───── Input ─────
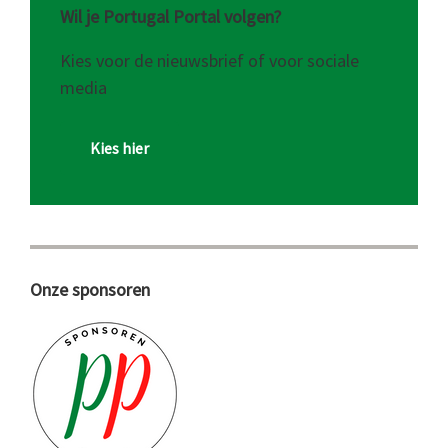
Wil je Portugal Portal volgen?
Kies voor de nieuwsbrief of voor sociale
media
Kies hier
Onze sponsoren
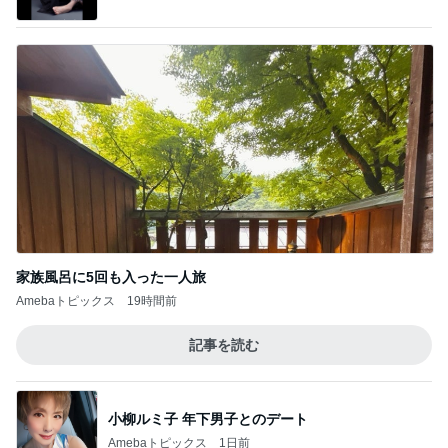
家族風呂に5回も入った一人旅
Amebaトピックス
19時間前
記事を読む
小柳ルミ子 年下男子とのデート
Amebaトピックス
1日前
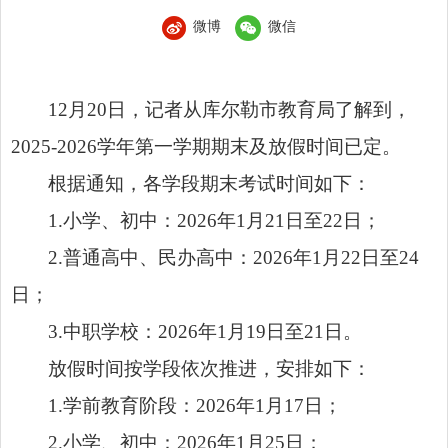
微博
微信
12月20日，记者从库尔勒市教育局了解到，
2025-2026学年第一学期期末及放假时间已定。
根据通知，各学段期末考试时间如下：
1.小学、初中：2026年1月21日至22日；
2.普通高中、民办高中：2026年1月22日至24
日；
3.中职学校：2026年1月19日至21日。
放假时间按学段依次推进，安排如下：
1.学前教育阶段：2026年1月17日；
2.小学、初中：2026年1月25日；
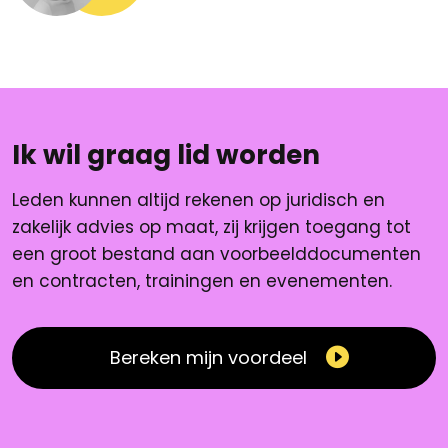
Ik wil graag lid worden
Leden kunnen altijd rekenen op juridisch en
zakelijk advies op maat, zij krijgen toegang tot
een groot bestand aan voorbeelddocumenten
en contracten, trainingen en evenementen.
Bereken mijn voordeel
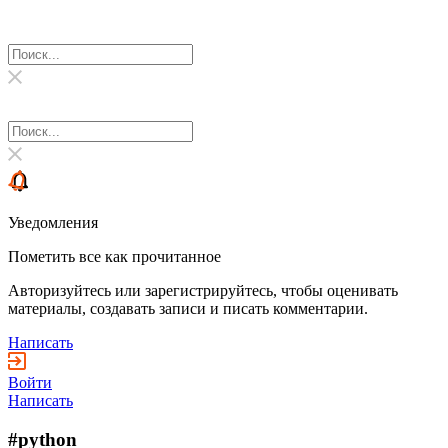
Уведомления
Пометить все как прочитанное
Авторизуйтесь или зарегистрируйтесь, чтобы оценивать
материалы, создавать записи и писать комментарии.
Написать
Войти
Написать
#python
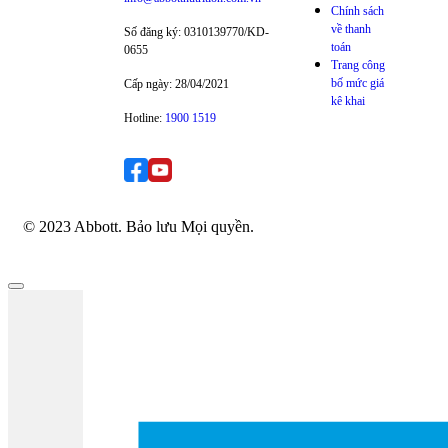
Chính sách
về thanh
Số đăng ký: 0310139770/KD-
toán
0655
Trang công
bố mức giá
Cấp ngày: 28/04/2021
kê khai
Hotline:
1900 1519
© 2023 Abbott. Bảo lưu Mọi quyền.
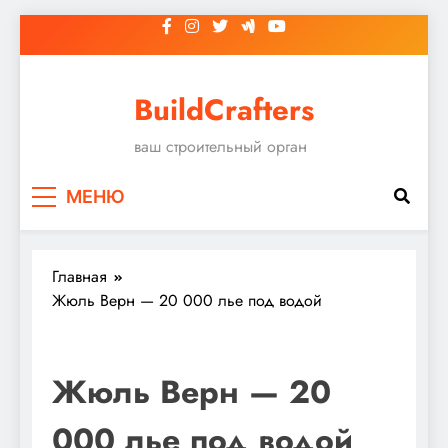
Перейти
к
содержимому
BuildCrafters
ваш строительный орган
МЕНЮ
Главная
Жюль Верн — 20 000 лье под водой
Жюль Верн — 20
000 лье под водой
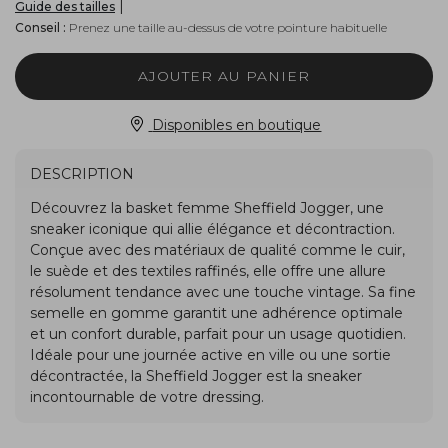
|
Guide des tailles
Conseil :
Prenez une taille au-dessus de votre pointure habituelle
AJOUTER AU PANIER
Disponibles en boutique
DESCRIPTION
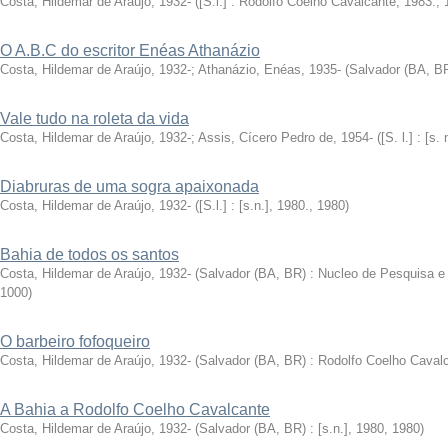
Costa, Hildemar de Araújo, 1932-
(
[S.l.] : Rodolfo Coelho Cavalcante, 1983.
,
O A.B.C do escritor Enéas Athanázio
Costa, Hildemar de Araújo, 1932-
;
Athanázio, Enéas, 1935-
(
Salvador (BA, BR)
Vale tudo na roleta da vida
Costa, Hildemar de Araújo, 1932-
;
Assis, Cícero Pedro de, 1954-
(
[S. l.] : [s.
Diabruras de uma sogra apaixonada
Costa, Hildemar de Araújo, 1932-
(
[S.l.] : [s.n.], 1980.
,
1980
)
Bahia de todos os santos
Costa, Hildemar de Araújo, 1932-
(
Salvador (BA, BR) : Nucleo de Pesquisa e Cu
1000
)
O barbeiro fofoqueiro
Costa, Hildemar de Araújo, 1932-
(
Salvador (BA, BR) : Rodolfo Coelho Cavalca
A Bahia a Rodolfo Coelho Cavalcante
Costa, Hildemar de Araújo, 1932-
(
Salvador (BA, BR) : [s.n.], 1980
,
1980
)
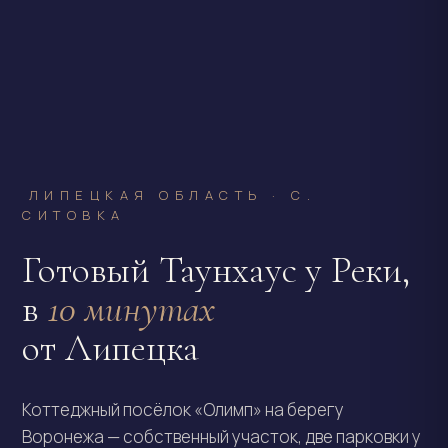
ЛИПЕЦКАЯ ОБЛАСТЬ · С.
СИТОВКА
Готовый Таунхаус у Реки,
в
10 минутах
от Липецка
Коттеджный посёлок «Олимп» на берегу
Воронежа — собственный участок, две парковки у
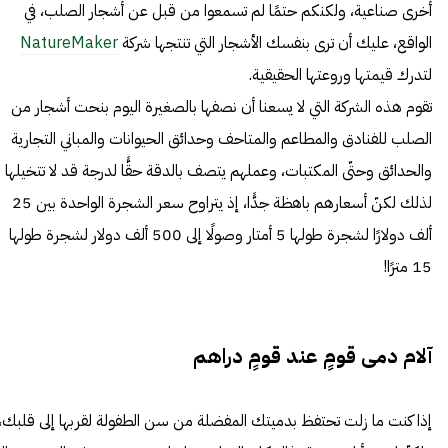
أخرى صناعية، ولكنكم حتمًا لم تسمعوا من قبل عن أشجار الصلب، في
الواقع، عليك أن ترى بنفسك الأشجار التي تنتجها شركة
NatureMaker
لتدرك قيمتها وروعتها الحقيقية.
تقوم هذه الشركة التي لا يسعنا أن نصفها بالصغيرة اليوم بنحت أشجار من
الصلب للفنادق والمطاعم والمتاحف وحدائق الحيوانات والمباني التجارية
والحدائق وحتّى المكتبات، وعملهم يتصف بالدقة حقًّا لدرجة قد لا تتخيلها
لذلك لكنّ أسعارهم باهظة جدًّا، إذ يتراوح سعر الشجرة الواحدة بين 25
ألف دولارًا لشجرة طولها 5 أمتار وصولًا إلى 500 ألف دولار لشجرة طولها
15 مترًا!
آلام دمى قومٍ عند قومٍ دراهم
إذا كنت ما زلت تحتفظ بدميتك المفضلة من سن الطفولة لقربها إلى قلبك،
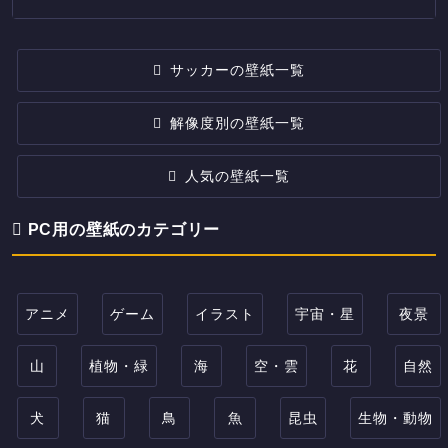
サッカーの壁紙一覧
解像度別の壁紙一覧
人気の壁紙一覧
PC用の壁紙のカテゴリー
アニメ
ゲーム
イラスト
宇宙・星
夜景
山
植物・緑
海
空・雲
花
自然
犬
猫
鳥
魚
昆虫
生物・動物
─────
Aim of the exercise: Print the complete listing exactly as it stands, without its pictures.

Exercise output:
Wil je Portugal Portal volgen?
Kies voor de nieuwsbrief of voor sociale
media
Kies hier
Onze sponsoren
家族風呂に5回も入った一人旅
Amebaトピックス
19時間前
記事を読む
小柳ルミ子 年下男子とのデート
Amebaトピックス
1日前
微博
微信
12月20日，记者从库尔勒市教育局了解到，
2025-2026学年第一学期期末及放假时间已定。
根据通知，各学段期末考试时间如下：
1.小学、初中：2026年1月21日至22日；
2.普通高中、民办高中：2026年1月22日至24
日；
3.中职学校：2026年1月19日至21日。
放假时间按学段依次推进，安排如下：
1.学前教育阶段：2026年1月17日；
2.小学、初中：2026年1月25日；
Ik wil graag lid worden
Leden kunnen altijd rekenen op juridisch en
zakelijk advies op maat, zij krijgen toegang tot
een groot bestand aan voorbeelddocumenten
en contracten, trainingen en evenementen.
Bereken mijn voordeel
Уведомления
Пометить все как прочитанное
Авторизуйтесь или зарегистрируйтесь, чтобы оценивать
материалы, создавать записи и писать комментарии.
Написать
Войти
Написать
#python
Chính sách
về thanh
Số đăng ký: 0310139770/KD-
toán
0655
Trang công
bố mức giá
Cấp ngày: 28/04/2021
kê khai
Hotline:
1900 1519
© 2023 Abbott. Bảo lưu Mọi quyền.
Перейти
к
содержимому
BuildCrafters
ваш строительный орган
МЕНЮ
Главная
Жюль Верн — 20 000 лье под водой
Жюль Верн — 20
000 лье под водой
|
Guide des tailles
Conseil :
Prenez une taille au-dessus de votre pointure habituelle
AJOUTER AU PANIER
Disponibles en boutique
DESCRIPTION
Costa, Hildemar de Araújo, 1932-
(
[S.l.] : Rodolfo Coelho Cavalcante, 1983.
,
O A.B.C do escritor Enéas Athanázio
Costa, Hildemar de Araújo, 1932-
;
Athanázio, Enéas, 1935-
(
Salvador (BA, BR)
Vale tudo na roleta da vida
Costa, Hildemar de Araújo, 1932-
;
Assis, Cícero Pedro de, 1954-
(
[S. l.] : [s.
Diabruras de uma sogra apaixonada
Costa, Hildemar de Araújo, 1932-
(
[S.l.] : [s.n.], 1980.
,
1980
)
Bahia de todos os santos
Costa, Hildemar de Araújo, 1932-
(
Salvador (BA, BR) : Nucleo de Pesquisa e Cu
1000
)
O barbeiro fofoqueiro
Costa, Hildemar de Araújo, 1932-
(
Salvador (BA, BR) : Rodolfo Coelho Cavalca
A Bahia a Rodolfo Coelho Cavalcante
Costa, Hildemar de Araújo, 1932-
(
Salvador (BA, BR) : [s.n.], 1980
,
1980
)
ЛИПЕЦКАЯ ОБЛАСТЬ · С.
СИТОВКА
Готовый Таунхаус у Реки,
в
10 минутах
от Липецка
Коттеджный посёлок «Олимп» на берегу
Воронежа — собственный участок, две парковки у
أخرى صناعية، ولكنكم حتمًا لم تسمعوا من قبل عن أشجار الصلب، في
الواقع، عليك أن ترى بنفسك الأشجار التي تنتجها شركة
NatureMaker
لتدرك قيمتها وروعتها الحقيقية.
تقوم هذه الشركة التي لا يسعنا أن نصفها بالصغيرة اليوم بنحت أشجار من
الصلب للفنادق والمطاعم والمتاحف وحدائق الحيوانات والمباني التجارية
والحدائق وحتّى المكتبات، وعملهم يتصف بالدقة حقًّا لدرجة قد لا تتخيلها
لذلك لكنّ أسعارهم باهظة جدًّا، إذ يتراوح سعر الشجرة الواحدة بين 25
ألف دولارًا لشجرة طولها 5 أمتار وصولًا إلى 500 ألف دولار لشجرة طولها
15 مترًا!
آلام دمى قومٍ عند قومٍ دراهم
إذا كنت ما زلت تحتفظ بدميتك المفضلة من سن الطفولة لقربها إلى قلبك،
サッカーの壁紙一覧
解像度別の壁紙一覧
人気の壁紙一覧
PC用の壁紙のカテゴリー
アニメ
ゲーム
イラスト
宇宙・星
夜景
山
植物・緑
海
空・雲
花
自然
犬
猫
鳥
魚
昆虫
生物・動物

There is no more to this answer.